It did not really come as a surprise that once again massive organizational failure, in particular of the Catholic Church, was identified as a major finding. It did not come as a surprise because for years there had been a never-ending stream of trials, not just in Australia, suggesting just that, and providing plenty of evidence that the Catholic Church – in its (continued) belief that it is a law and world unto itself — had engaged for decades in what might generously be called economy with the truth.

Two weeks earlier, after another year of numerous reports of questionable practices, and record profits of the four major banks, the Turnbull government saw itself forced — by its own backbenchers, no less — to announce that it would establish a RC into misconduct in the banking industry. It was a step that Labor and the Greens had urged for more than a year. (The recent draft report of the Productivity Commission has made clear that some such RC is indeed overdue.) The Turnbull government’s acceptance of something that it could not prevent, and its subsequent attempts to undermine the effectiveness of the RC by simultaneously widening its scope and imposing an essentially unrealistic timeline, demonstrates, at the minimum, the kind of myopic opportunism that Australian politics seems drenched in.
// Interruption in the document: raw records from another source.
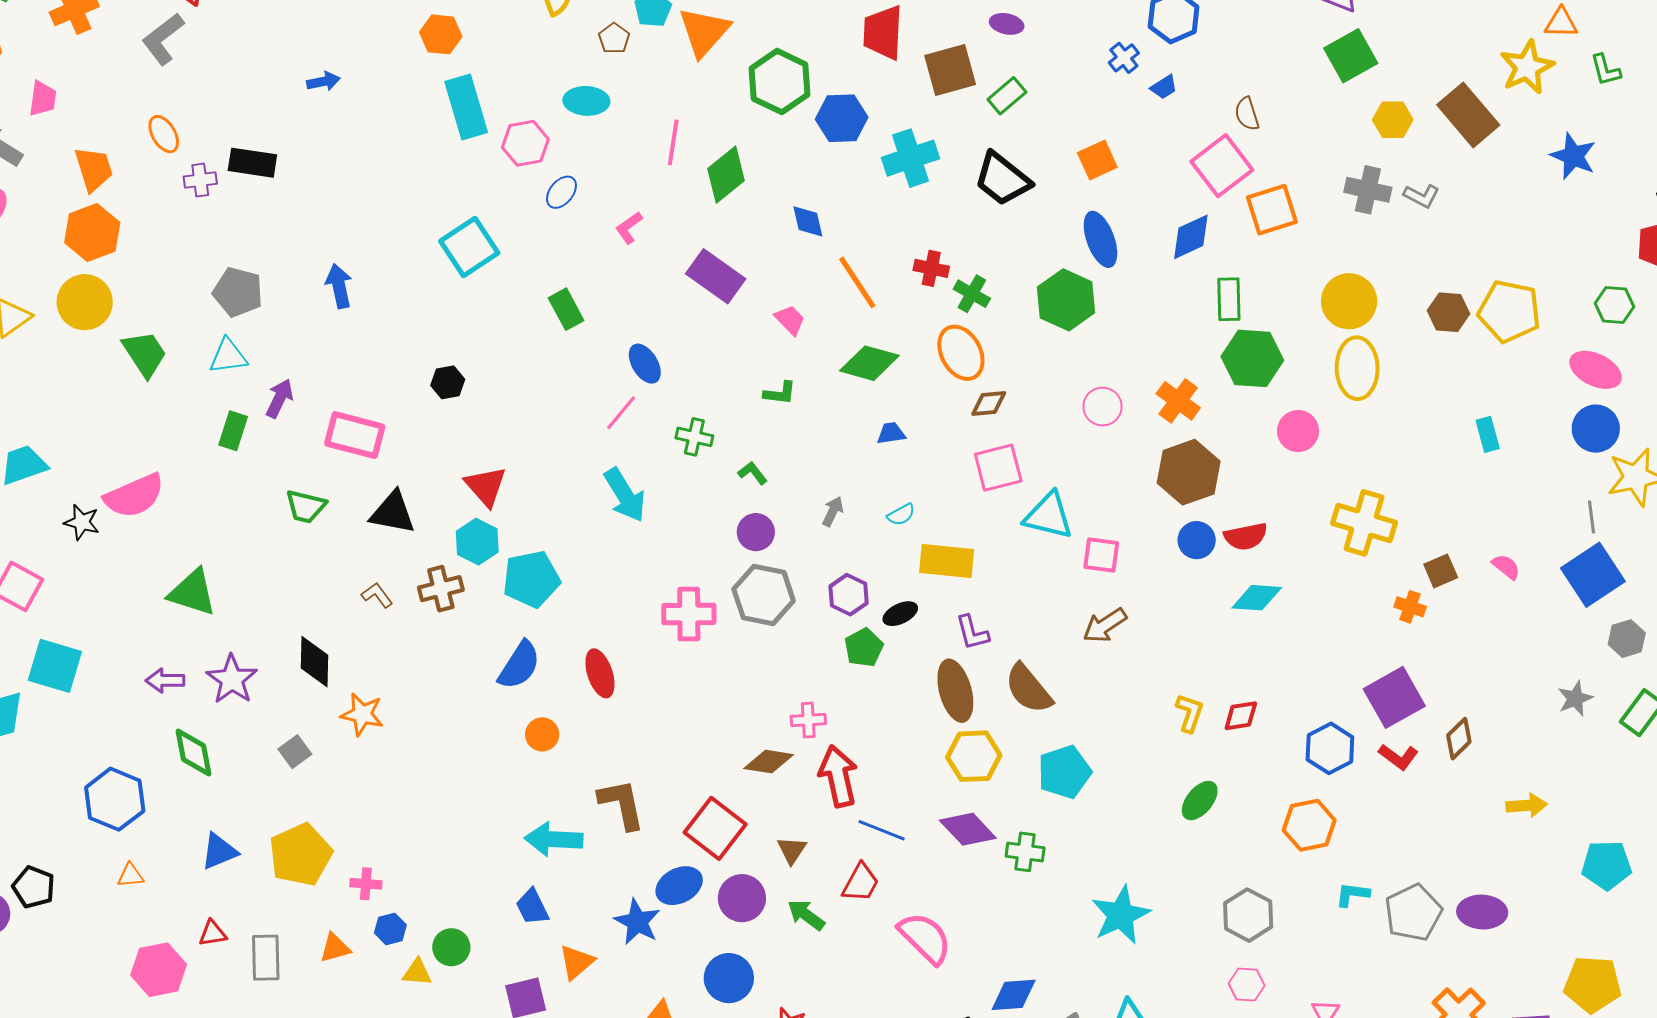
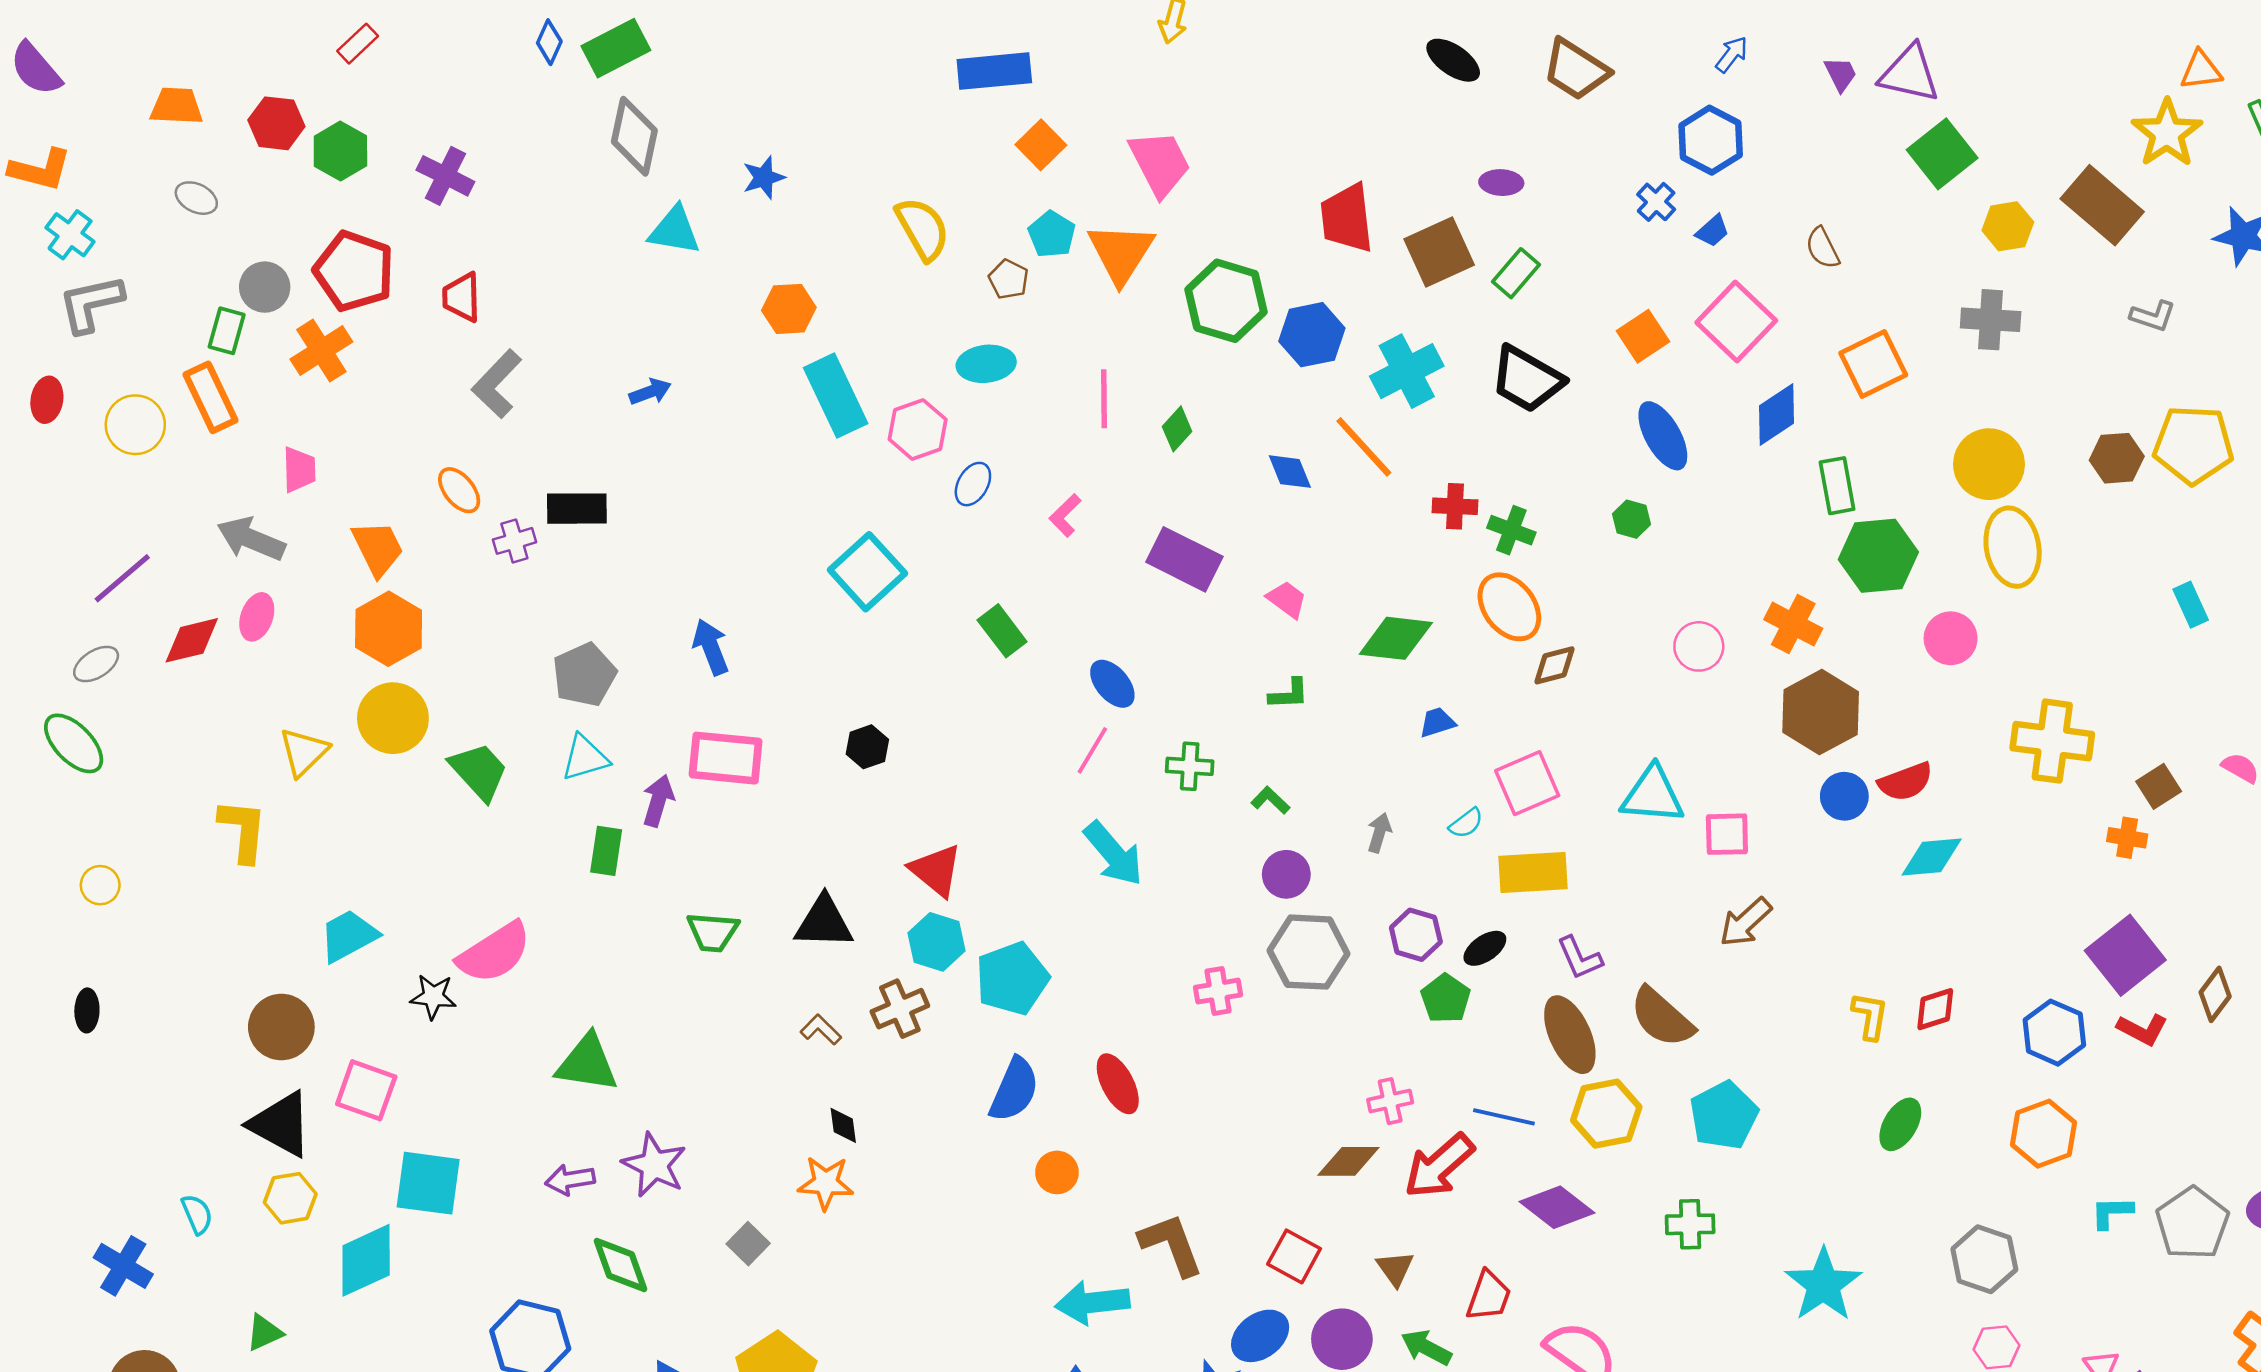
gray L-shape: (163, 39) -> (497, 384), moved
pink square: (1222, 166) -> (1736, 322), moved
green diamond: (726, 175) -> (1177, 429), size x0.6
gray L-shape: (1422, 196) -> (2153, 316), moved
orange line: (857, 282) -> (1364, 447), moved
gray pentagon: (238, 292) -> (584, 675), turned -30
green hexagon: (1066, 300) -> (1631, 519), size x0.5
pink rectangle: (355, 435) -> (726, 758), moved
pink square: (998, 468) -> (1527, 783), moved
pink cross: (689, 614) -> (1218, 991), size x0.7
black diamond: (315, 662) -> (843, 1125), moved, size x0.6
red arrow: (838, 776) -> (1439, 1166), turned -110
red square: (715, 828) -> (1294, 1256), size x0.7
purple diamond: (968, 829) -> (1557, 1207), moved
blue line: (882, 830) -> (1504, 1117), moved

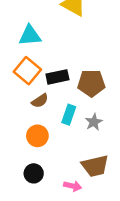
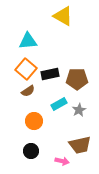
brown semicircle: (40, 101) -> (28, 91), moved
cyan rectangle: (69, 115) -> (59, 104), turned 42

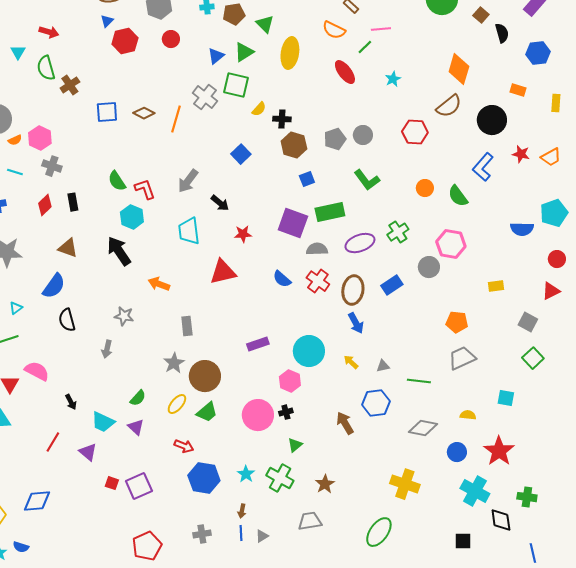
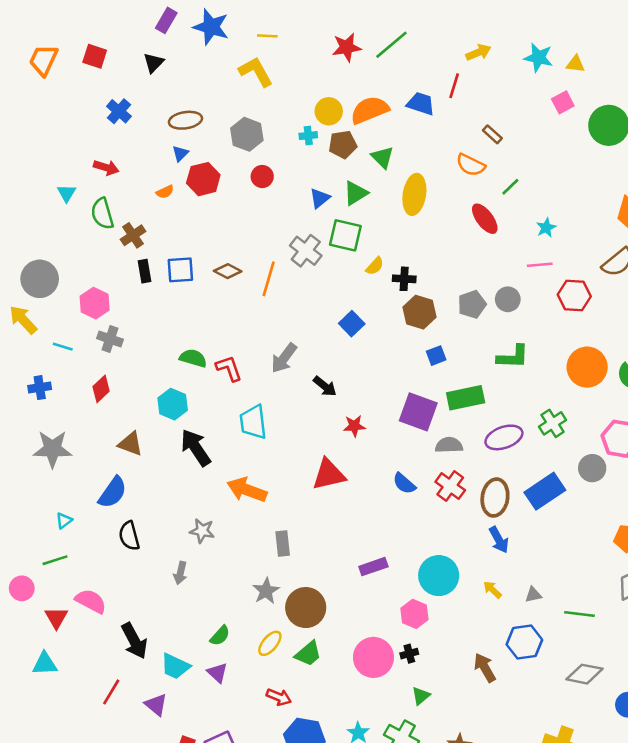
pink line: (381, 29) -> (540, 265), moved
orange semicircle: (15, 140) -> (165, 192), moved
green L-shape: (367, 180) -> (513, 357), turned -52
green semicircle: (117, 181) -> (193, 358), turned 140
orange circle: (425, 188) -> (587, 367), size x1.8
black rectangle: (73, 202) -> (145, 271), moved
cyan hexagon: (132, 217) -> (173, 404), moved
cyan trapezoid: (189, 231) -> (253, 422), moved
orange arrow: (159, 284) -> (247, 490), size x1.4
blue rectangle: (392, 285) -> (545, 491), size x1.4
black arrow: (71, 402) -> (134, 641), size x1.8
Having graduated in 2001, Gentilin became a member of the FX trading desk of the National Australian Bank (NAB), one of the four major banks.  In 2004 that trading desk became involved in a trading scandal that rocked NAB and led, within a couple of weeks, to the resignation of both its chairman and CEO, the reconfiguration of the board of directors, and significant financial and reputational losses. Gentilin was the young trader who blew the whistle. Contrary to many other whistleblowers (who are typically harrassed out of the organizations on which they blew the whistle), he stayed with NAB for more than a decade – as head of the institutional sales team and a member of the corporate strategy team — before he resigned in January 2016 to found Human Systems Advisory, a name meant to be programmatic. The foreword of his book was written by the current chairman of NAB who states: “There are no simple answers in this book. But there are answers. And there are important truths, supported by deep and rigorous analysis. These should be of interest to all corporate leaders, in both executive and non-executive roles.” (p. xvi).   One such truth, says the chairman – apparently quoting Gentilin – is that “leaders must strive to articulate a meaningful social purpose for their organizations that is underpinned by a virtuous set of values.” That’s quite a mouthful, and the impending Royal Commission on the banking system suggests strongly that the major banks (that tried at first to fight off the RC until they realized that fight had been lost) have continuing trouble to understand that particular message, as does the recent draft of the related Productivity Commission report.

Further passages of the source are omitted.